"The economics profession advances by one confusing financial disaster at a time. A series of 19th-century banking crises in England and the United States inspired policy makers to create the modern central bank. Then came the Great Depression, a period of economic misery that existing ideas could not explain. John Maynard Keynes and the far more libertarian Friedrich Hayek spent the 1930s trying to make sense of the inexplicable economic data. In the process, they developed the two schools of thought that still dominate economic arguments. The Keynesians overwhelmed public discussion in the United States and Britain until the 1970s, when Hayek, along with Milton Friedman and his Chicago school, became more popular.
By the 1990s, the debates between these two radically different theories seemed to have abated. Economists seemed to have accepted a consensus view of the world, one in which the profession would provide technocratic, nonideological solutions. It seemed like the fulfillment of Keynes’s dream that one day economists would be like dentists: boring practitioners of an uncontroversial and undeniably helpful science.
Then the financial crisis ripped this consensus apart. When Cameron’s government began its austerity program, many of the world’s leading policy makers were behind him. That September, the International Monetary Fund formally endorsed his spending cuts, stating that “the plan greatly reduces the risk of a costly loss of confidence in public finances and supports a balanced recovery.” The British Office of Budget Responsibility also signaled that Cameron’s austerity approach would bring economic growth and reduce unemployment. In the 2010 midterm elections, U.S. voters flooded Congress with Tea Party-friendly candidates. Many carried the mandate to halt further government stimulus.
Since then, though, an increasing number of global economic policy leaders have turned on austerity. Earlier this year, in a remarkable joint statement, the I.M.F., along with the World Bank, World Trade Organization and eight other major economic institutions, warned that austerity was hurting global growth and raising unemployment. They asked the world’s major economies to embrace stimulus. Over the past few months, the I.M.F. and its deputy director, David Lipton, also have issued several suggestions that the British government soften its austerity program. Mervyn King hasn’t entirely disowned his earlier pro-austerity views, but he is no longer the policy’s enthusiastic booster. Toward the end of 2011, Posen finally persuaded the M.P.C., in a unanimous vote, to increase its bond-buying program by 75 billion pounds (about $120 billion at the time). Even King supported him.
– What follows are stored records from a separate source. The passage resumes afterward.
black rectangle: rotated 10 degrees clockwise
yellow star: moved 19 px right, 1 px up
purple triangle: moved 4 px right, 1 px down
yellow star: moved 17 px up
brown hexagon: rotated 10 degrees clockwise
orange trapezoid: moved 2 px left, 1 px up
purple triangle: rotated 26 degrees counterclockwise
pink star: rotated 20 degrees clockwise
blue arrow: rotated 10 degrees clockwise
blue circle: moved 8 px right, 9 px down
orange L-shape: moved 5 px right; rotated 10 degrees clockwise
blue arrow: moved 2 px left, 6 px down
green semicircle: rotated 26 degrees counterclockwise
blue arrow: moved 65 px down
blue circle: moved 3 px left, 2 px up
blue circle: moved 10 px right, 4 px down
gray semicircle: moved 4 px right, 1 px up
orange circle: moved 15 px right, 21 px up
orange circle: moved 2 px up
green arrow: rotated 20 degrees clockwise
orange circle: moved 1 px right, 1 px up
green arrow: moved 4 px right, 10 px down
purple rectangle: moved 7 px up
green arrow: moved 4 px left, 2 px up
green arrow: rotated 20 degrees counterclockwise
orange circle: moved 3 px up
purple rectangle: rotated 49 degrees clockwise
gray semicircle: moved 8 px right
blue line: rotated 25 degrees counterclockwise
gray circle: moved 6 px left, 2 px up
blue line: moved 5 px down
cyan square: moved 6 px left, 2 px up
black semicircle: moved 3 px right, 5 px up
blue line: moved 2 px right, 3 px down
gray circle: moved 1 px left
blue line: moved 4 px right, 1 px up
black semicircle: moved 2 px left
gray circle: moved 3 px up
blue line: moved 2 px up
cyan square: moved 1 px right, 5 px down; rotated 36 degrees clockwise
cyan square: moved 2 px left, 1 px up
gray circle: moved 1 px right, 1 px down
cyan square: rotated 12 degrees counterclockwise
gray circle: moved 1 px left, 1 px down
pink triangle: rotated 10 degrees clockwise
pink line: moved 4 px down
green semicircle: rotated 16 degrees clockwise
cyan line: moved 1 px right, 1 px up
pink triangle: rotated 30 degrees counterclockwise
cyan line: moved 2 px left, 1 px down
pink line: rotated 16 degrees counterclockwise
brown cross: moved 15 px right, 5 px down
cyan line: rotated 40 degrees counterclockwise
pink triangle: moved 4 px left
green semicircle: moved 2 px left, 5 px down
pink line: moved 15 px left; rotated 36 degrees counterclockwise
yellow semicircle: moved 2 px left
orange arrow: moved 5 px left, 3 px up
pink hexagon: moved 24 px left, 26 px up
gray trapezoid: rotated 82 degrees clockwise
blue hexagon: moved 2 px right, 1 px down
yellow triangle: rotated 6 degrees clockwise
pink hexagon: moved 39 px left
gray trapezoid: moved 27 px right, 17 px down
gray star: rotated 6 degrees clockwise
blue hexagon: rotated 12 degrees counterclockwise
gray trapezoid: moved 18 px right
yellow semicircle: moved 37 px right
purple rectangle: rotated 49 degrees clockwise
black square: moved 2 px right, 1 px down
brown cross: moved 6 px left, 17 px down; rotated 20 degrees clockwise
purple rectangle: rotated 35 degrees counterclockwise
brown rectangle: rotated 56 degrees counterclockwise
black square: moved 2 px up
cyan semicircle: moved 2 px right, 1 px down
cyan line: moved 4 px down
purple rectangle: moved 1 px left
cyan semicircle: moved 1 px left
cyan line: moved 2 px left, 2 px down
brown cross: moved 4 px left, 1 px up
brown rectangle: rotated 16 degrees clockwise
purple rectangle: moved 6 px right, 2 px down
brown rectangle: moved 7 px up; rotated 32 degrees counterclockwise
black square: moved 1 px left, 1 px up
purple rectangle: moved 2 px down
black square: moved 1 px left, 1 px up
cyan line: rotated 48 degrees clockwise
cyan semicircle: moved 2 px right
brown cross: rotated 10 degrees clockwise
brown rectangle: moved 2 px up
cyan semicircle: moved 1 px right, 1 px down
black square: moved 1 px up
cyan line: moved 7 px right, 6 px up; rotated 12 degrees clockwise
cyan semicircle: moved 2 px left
Cameron and his chief financial-policy minister, Osborne, say they have only deepened their commitment to austerity. Osborne recently announced that while he had hoped austerity could end by 2015, it now looks as if the policy will continue until at least 2018. That is, if the Tories are in power. Recent opinion polls show that after years in a dead heat, the Labour Party now has a solid lead in popularity, though elections are more than two years away.
As long as it continues, this experiment offers some crucial lessons for the United States. So far, austerity has not significantly improved economic health. The plan to shrink the size of government did not generate a sudden surge of private-sector confidence and investment. For all its differences, Britain is similar enough to the United States to suggest that severely cutting government spending in America wouldn’t be enough to quickly speed up our own frustratingly slow recovery either. Advocates for greater stimulus in the United States frequently point to Britain’s dismal experience as proof that unemployment will fall and economic activity will rise if the government spends considerably more money. But demonstrating that austerity has failed does not prove that stimulus fixes everything. After a few years of growth, Japan’s economy has found itself back in a period of stagnation.
Adam Posen says that the challenge of economic policy at a time when the economic data are so unlike anything that has come before is that no one can be sure what will work. But he says that’s no reason for inaction. Our options, he argues, can be divided into three general categories: austerity, stimulus and doing nothing. He, like an increasing number of mainstream economists, believes we can now scratch austerity off the list. Doing neither stimulus nor austerity — which is basically what’s happening in the United States — isn’t working, either. So, he says, let’s try stimulus, even if we don’t know for sure it’ll do the job. Now he wants to persuade America that it’s the best shot it’s got."